Saturday, July 25, 2015

Summer List, Part 3

In addition to our previous summer viewing/reading suggestions, we add one more book, Unforgettable: A Son, a Mother and the Lessons of a Lifetime by Scott Simon.  From the book's description:  "Unforgettable . . . [is] a memoir that is rich, heart-wrenching and exhilarating. . . . Spending their last days together in a hospital's ICU, mother and son reflect on their lifetime's worth of memories, recounting stories laced with humor and exemplifying resilience."

While this book might be considered an atypical "justice and peace" selection, it gives a very moving description of health care for an underserved population in the United States -- the elderly.  It is a great grace that several Sister of Christian Charity lovingly minister among this population.  We are grateful to all of those who provide care not only for our older Sisters, but for the elderly in the neighborhoods where we live and in the places we minister.  

Here is a sample of Unforgettable (p. 26), providing an example of what is discussed above:

"My mother was right:  America pastes decals on old people.  They are identified as a demographic group, a market, or a political lobby, but often feel invisible, unheard, and powerless as individuals.  People talk past them, as we do to children.  Their bodies start failing them, fighting them.  To be old in America is to live in a world in which you have to take pills but can't pry open the bottles, and can't open a drugstore pocket comb because it comes encased in a protective packaging fit for the Agra Diamond.  The elderly are accused of slurping up government benefits and medical care in a way that poisons our children's future.  Every marketer and media company wants to suck up what's inside their wallets, but avoid the taint of being identified with the cranky, wrinkly oldsters.  Intricate technologies bark at them from cold screens for passwords they can't (can any of us?) remember, and actions that might as well be commands in an ancient Parthian language.

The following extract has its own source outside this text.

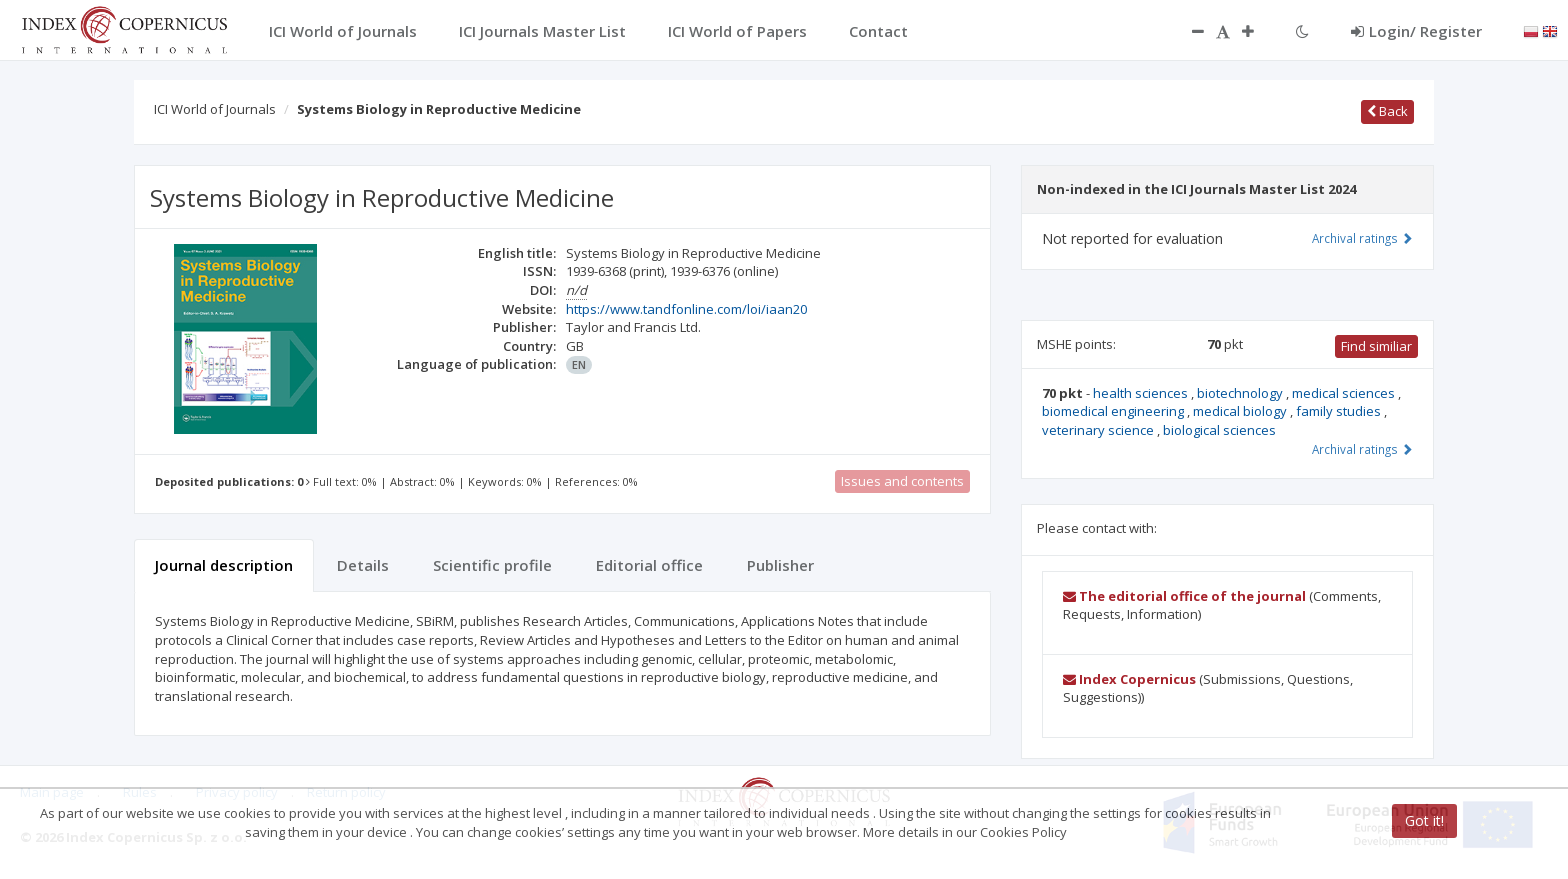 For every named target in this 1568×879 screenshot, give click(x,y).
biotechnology (1241, 393)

My mother had come into a hospital for a quick stick in her finger to see if she was sick.  She had planned to have lunch, and dawdle in front of the store windows; she had planned to fly to see her grandchildren the next day.  But instead, she'd been whisked into a ward, jolted, jabbed, and speared without anyone she recognized as a doctor ever really saying why.  And now my mother was being asked, in so many words, if she was ready to give up breathing to get a better view.  Has medical care become so compartmentalized that the first inkling a patient gets that her case is untreatable is when the palliative care team circles the bed?"